» **How to complete this task**: Please restate exactly what appears in the records below from the first line to the line where "Linkedin social link" is, that line included.
====== Exercise material ======
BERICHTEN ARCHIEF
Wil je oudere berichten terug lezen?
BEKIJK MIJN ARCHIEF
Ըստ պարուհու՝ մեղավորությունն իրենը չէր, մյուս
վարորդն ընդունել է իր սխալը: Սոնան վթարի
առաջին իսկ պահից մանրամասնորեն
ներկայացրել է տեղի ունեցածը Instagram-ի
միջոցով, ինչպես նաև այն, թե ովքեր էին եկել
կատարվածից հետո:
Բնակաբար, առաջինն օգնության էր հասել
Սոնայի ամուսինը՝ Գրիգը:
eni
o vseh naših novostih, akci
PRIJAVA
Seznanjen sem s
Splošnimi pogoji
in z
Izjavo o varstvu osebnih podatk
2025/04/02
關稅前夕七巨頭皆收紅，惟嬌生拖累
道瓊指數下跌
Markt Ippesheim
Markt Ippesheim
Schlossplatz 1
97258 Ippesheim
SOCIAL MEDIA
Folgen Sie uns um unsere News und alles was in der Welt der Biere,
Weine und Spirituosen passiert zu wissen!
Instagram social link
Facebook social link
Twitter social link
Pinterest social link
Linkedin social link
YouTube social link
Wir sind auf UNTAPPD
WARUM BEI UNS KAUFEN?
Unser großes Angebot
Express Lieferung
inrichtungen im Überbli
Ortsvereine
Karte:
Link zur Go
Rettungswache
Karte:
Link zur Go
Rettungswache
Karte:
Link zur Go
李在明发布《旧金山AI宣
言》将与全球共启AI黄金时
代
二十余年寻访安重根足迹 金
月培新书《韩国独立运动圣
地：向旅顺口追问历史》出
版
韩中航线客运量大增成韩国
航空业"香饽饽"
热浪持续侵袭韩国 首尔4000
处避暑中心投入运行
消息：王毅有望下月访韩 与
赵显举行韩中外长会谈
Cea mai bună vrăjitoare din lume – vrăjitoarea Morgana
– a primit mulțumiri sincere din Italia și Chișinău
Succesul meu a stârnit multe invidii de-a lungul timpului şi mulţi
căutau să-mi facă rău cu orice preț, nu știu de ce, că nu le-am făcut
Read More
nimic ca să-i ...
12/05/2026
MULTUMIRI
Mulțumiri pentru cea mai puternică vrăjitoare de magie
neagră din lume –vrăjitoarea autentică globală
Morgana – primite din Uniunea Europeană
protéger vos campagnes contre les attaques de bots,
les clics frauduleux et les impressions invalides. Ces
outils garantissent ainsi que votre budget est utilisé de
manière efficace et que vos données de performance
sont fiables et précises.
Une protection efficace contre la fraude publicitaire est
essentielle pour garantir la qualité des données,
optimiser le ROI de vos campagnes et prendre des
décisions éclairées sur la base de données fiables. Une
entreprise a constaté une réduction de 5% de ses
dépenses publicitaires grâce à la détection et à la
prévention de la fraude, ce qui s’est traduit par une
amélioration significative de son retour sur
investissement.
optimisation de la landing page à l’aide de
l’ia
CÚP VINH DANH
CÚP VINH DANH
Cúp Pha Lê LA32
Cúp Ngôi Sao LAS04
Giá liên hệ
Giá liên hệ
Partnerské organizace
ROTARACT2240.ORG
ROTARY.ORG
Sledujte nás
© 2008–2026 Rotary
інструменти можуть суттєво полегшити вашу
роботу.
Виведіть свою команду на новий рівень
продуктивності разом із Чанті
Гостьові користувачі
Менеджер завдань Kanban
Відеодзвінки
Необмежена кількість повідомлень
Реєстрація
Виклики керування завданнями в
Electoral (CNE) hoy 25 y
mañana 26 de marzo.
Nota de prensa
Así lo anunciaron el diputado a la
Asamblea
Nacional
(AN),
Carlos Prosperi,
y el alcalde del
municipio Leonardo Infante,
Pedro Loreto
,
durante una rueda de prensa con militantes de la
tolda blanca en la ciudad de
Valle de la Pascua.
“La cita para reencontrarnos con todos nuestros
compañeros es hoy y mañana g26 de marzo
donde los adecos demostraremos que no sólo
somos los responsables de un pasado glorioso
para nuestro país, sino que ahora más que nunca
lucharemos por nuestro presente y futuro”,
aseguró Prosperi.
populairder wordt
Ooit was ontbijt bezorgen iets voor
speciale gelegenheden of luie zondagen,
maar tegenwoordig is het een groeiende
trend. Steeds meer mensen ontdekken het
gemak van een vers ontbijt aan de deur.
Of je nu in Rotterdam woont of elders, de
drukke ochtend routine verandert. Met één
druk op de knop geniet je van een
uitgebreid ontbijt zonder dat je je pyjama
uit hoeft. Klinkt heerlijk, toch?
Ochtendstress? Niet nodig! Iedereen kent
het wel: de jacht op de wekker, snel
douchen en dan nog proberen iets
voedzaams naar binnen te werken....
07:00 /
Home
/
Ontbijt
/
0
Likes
======
» **Task result**:
BERICHTEN ARCHIEF
Wil je oudere berichten terug lezen?
BEKIJK MIJN ARCHIEF
Ըստ պարուհու՝ մեղավորությունն իրենը չէր, մյուս
վարորդն ընդունել է իր սխալը: Սոնան վթարի
առաջին իսկ պահից մանրամասնորեն
ներկայացրել է տեղի ունեցածը Instagram-ի
միջոցով, ինչպես նաև այն, թե ովքեր էին եկել
կատարվածից հետո:
Բնակաբար, առաջինն օգնության էր հասել
Սոնայի ամուսինը՝ Գրիգը:
eni
o vseh naših novostih, akci
PRIJAVA
Seznanjen sem s
Splošnimi pogoji
in z
Izjavo o varstvu osebnih podatk
2025/04/02
關稅前夕七巨頭皆收紅，惟嬌生拖累
道瓊指數下跌
Markt Ippesheim
Markt Ippesheim
Schlossplatz 1
97258 Ippesheim
SOCIAL MEDIA
Folgen Sie uns um unsere News und alles was in der Welt der Biere,
Weine und Spirituosen passiert zu wissen!
Instagram social link
Facebook social link
Twitter social link
Pinterest social link
Linkedin social link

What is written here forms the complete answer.